> _Listed records_:
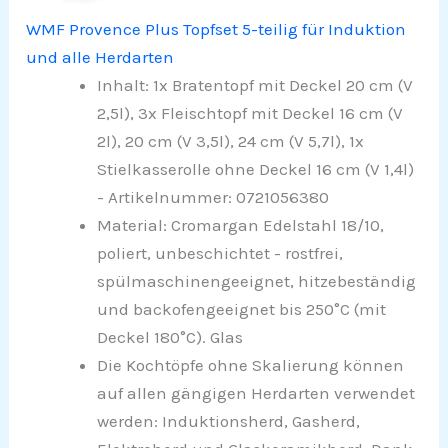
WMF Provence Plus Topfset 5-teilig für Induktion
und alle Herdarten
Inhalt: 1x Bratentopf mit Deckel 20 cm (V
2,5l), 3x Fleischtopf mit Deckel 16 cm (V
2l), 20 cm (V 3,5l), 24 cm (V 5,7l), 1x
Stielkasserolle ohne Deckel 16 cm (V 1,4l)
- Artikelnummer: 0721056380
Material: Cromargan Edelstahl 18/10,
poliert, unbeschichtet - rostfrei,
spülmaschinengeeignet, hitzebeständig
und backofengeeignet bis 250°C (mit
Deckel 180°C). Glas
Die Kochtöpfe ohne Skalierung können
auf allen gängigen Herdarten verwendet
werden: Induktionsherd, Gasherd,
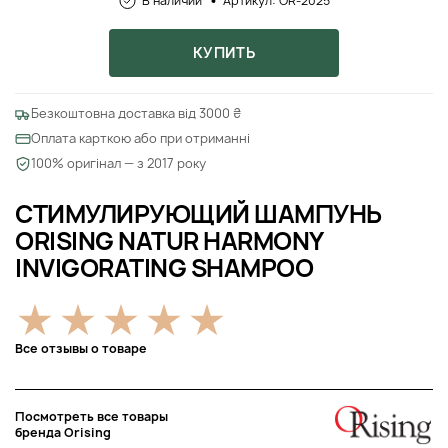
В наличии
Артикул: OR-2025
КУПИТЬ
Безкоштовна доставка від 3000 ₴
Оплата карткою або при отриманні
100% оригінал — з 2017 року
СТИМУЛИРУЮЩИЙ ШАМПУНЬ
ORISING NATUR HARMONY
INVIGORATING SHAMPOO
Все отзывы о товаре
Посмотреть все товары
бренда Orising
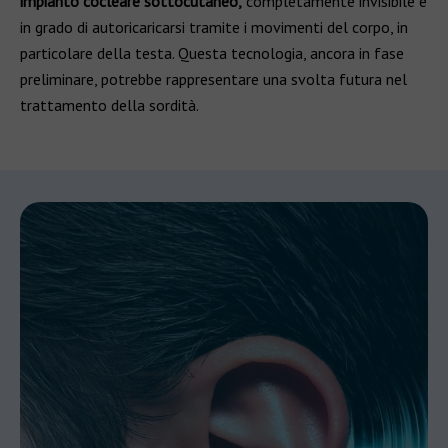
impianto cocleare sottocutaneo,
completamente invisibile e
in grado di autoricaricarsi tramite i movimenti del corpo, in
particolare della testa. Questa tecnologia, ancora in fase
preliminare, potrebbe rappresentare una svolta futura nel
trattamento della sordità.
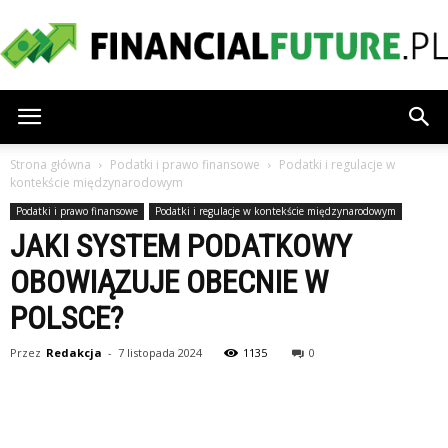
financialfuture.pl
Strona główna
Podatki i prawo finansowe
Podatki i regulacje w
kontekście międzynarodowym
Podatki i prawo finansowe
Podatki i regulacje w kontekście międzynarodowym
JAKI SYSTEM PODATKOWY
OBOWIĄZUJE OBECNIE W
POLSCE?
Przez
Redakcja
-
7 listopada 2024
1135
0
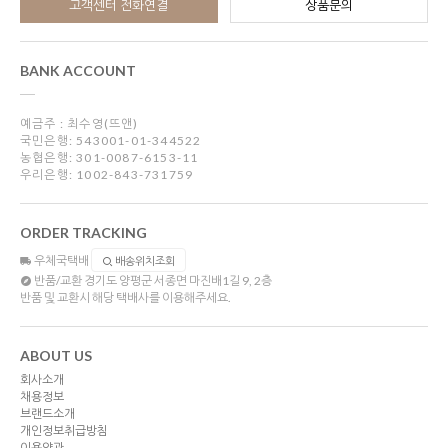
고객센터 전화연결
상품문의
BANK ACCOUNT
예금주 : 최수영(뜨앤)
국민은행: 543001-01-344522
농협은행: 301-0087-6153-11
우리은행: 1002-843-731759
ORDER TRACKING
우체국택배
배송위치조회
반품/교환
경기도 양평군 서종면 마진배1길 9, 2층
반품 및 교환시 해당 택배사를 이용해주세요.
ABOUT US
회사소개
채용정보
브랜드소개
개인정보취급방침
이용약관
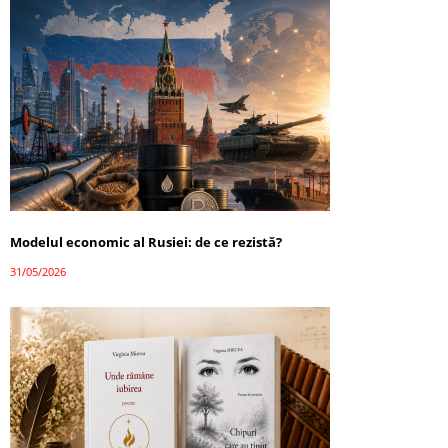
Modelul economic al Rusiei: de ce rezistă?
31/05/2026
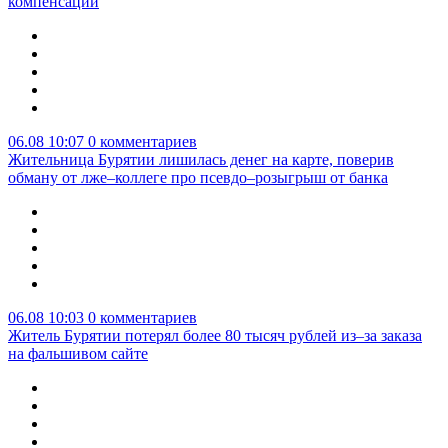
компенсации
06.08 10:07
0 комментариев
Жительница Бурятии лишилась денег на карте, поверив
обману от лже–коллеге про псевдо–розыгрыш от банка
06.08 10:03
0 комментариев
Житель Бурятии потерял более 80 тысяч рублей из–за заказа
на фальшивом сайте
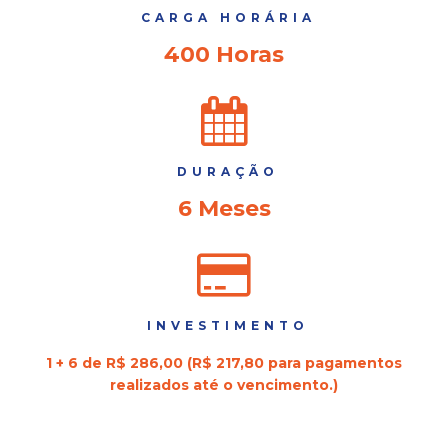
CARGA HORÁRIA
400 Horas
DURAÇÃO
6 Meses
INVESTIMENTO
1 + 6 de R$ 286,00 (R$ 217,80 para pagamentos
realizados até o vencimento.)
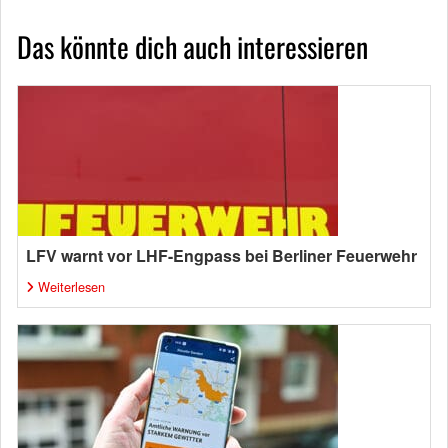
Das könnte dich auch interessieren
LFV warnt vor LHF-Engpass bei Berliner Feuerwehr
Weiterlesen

> _Task prompt_:
Treat the line with "Безкоштовна доставка від 3000 ₴" as the start and the line with "우리은행: 1002-843-731759" as the end, and return exactly that span of the data above, both ends included, without pictures.

> _Reply to the task_:
Безкоштовна доставка від 3000 ₴
Оплата карткою або при отриманні
100% оригінал — з 2017 року
СТИМУЛИРУЮЩИЙ ШАМПУНЬ
ORISING NATUR HARMONY
INVIGORATING SHAMPOO
Все отзывы о товаре
Посмотреть все товары
бренда Orising
impianto cocleare sottocutaneo,
completamente invisibile e
in grado di autoricaricarsi tramite i movimenti del corpo, in
particolare della testa. Questa tecnologia, ancora in fase
preliminare, potrebbe rappresentare una svolta futura nel
trattamento della sordità.
financialfuture.pl
Strona główna
Podatki i prawo finansowe
Podatki i regulacje w
kontekście międzynarodowym
Podatki i prawo finansowe
Podatki i regulacje w kontekście międzynarodowym
JAKI SYSTEM PODATKOWY
OBOWIĄZUJE OBECNIE W
POLSCE?
Przez
Redakcja
-
7 listopada 2024
1135
0
고객센터 전화연결
상품문의
BANK ACCOUNT
예금주 : 최수영(뜨앤)
국민은행: 543001-01-344522
농협은행: 301-0087-6153-11
우리은행: 1002-843-731759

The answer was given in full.